IntelRealSense / librealsense

Intel® RealSense™ SDK
https://www.intelrealsense.com/
Apache License 2.0
7.59k stars 4.82k forks source link

rs2::pipeline::stop freezes/hangs/deadlocks sometimes #9184

Closed svebert closed 3 years ago

svebert commented 3 years ago

Required Info
Camera Model D415
Firmware Version 5.11.06.250
Operating System & Version Win10 Pro 10.0.19041 Build 19041
Kernel Version (Linux Only)
Platform PC Intel i5-9400 @ 2,9 GHZ 6 Kerne
SDK Version 2.42
Language C++
Segment others

Issue Description

I am debugging a very nasty issue with randomly disconnecting realsense d415 from the usb controller. On the test pc the realsense disconnects randomly and temporarily for unknown reason. You hear the typical windows "unplugging sound", the camera disappears in the device manager and shortly after reappears. When the camera disappears in the device manager, oPipeline.wait_for_frames(5000U) throws the error Frame didn't arrive within 5000. In case of this error, i stop the pipeline and restart it. This works like 3 or 4 times in a row and would solve my problem.
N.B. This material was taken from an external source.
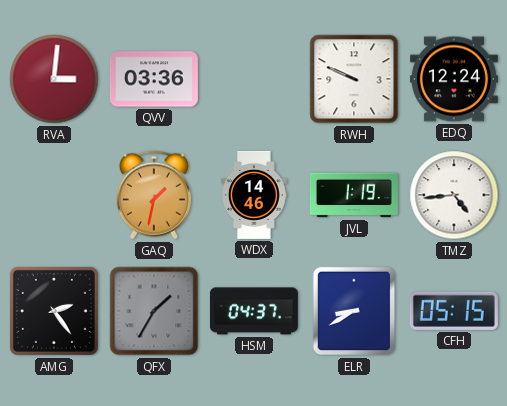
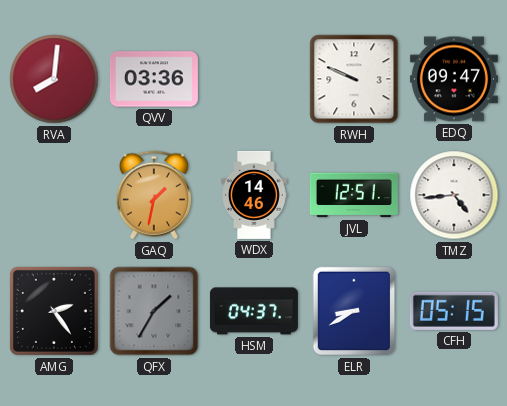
RVA: 3:01 -> 8:01
EDQ: 12:24 -> 09:47
JVL: 1:19 -> 12:51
But then after some sucessful restarts in the next restart, oPipeline.stop() just blocks and deadlocks. I tried some workarounds instead of stopping the pipeline I stopped and closed the underlying rs2::sensor objects. Here the same issue occurs. The call to oSensor.close() hangs/blocks infinitly. call oPipeline.stop() within deferred thread. But this crashes with unpredictable memory access violations later on, when trying to call oPipline.start() or sometimes, just randomly.

My issue is not the random disconnect on my test pc. My problem is, that I can't recover from it in some cases. How to stop and dispose all rs2 resources in a proper way? How to avoid this nasty infinity-blocking?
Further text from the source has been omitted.